In: Biology
4) an AaBb parent and an aabb parent produce children in these ratios:
20% AaBb
30% Aabb
30% aaBb
20% aabb
a) If they had a total of 10 offspring, how many of each offspring type would the above percentages represent, and what chi-square value would you get if you assumed simple mendelian inheritance? The 5% chi-square significance cutoff for 3 degrees of freedom is 7.815. Using this, is the data a good fit to Mendelian expectations.
b) Now suppose the parents were oak trees. Oak trees
can produce about 10,000 offspring in a good year. If there were a
total of 10,000 offspring, how many of each offspring type would
the above percentages represent, and what chi-square value would
you get if you assumed mendelian inheritance? Is the data a good
fit to Mendelian expectations?
Answer-
According to the given question-
When we make a cross between AaBb i.e. heterozygous parent with the aabb i.e. homozygous recessive parent we get following progeny.
AaBb aabb
ab | ab | ab | ab | |
AB | AaBb | AaBb | AaBb | AaBb |
Ab | Aabb | Aabb | Aabb | Aabb |
aB | aaBb | aaBb | aaBb | aaBb |
ab | aabb | aabb | aabb | aabb |
AaBb : Aabb : aaBb : aabb in the ratio of 1 :1 : 1 : 1 - According to mendal inheritence .
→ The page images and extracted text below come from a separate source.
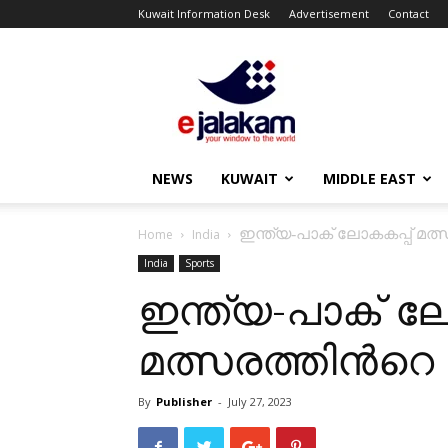
Kuwait Information Desk
Advertisement
Contact
ejalakam
NEWS
KUWAIT
MIDDLE EAST
ഇന്ത്യ-പാക് ലോകകപ്പ് മത്സര
Home
India
India
Sports
ഇന്ത്യ-പാക് ല
മത്സരത്തിന്‍റെ 
By
Publisher
-
July 27, 2023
But according to question we get in the ratio of - 20% AaBb : 30% Aabb : 30% aaBb :20% aabb. so out of total 10 , which means that
AaBb = 2,:
Aabb = 3 ,
aaBb = 3 ,
aabb = 2
But expected frequency of offspring will be in the ratio of 1 : 1 i.e.
AaBb = 2.5
Aabb = 2.5
aaBb = 2.5
aabb = 2.5
Chi square characteristics-
Phenotype | Observed frequency (O) | Expected frequency (E) | O - E | (O-E)2 | (O-E)2 / E |
AaBb | 2 | 2.5 | 2-2.5 = -0.5 | 0.25 | 0.25 / 2.5 = 0.1 |
Aabb | 3 | 2.5 | 3- 2.5 = 0.5 | 0.25 | 0.25 / 2.5 = 0.1 |
aaBb | 3 | 2.5 | 3- 2.5 = 0.5 | 0.25 | 0.25 / 2.5 = 0.1 |
aabb | 2 | 2.5 | 2-2.5 = -0.5 | 0.25 |
0.25 / 2.5 = 0.1 X2 = 0.1 + 0.1 + 0. 1 + 0.1 = 0.4 |
X2 = 0.4
here degree of freedom = 4-1 = 3
For 3 degree of freedom the Critical value of X2 at 5 % or 0.05 significance is 7.815 but we have our chi square characteristic is 0.4 which is less than critical valve i.e. 0.4 < 7.815 and we accept the null hypothesis.
(b) Considering above condition for oak trees which can produce about 10,000 offspring then
ratio of - 20% AaBb , : 30% Aabb : 30% aaBb :and 20% aabb. so out of total 10000 , which means that
AaBb = 2000,:
Aabb = 3000 ,
aaBb = 3000 ,
aabb = 2000
But expected will be in the ratio of 1 : 1 which means that each have 2500 offspring. i.e.
AaBb = 2500,:
Aabb = 2500 ,
aaBb = 2500 ,
aabb = 2500
Phenotype | Observed frequency (O) | Expected frequency (E) | O - E | (O-E)2 | (O-E)2 / E |
AaBb | 2000 | 2500 | 2000-2500 = -500 | 250000 | 250000 / 2500 = 100 |
Aabb | 3000 | 2500 | 3000-2500 = 500 | 250000 | 250000 / 2500 = 100 |
aaBb | 3000 | 2500 | 3000-2500 = 500 | 250000 | 250000 / 2500 = 100 |
aabb | 2000 | 2500 | 2000-2500 = -500 | 250000 |
250000 / 2500 = 100 X2 = 100 + 100 + 100 + 100 = 400 |
X2 = 400
here degree of freedom = 4-1 = 3
For 3 degree of freedom the Critical value of X2 at 5 % or 0.05 significance is 7.815 but we have our chi square characteristic is 400 which is more than the critical valve i.e. 400 > 7.815 and we reject the null hypothesis.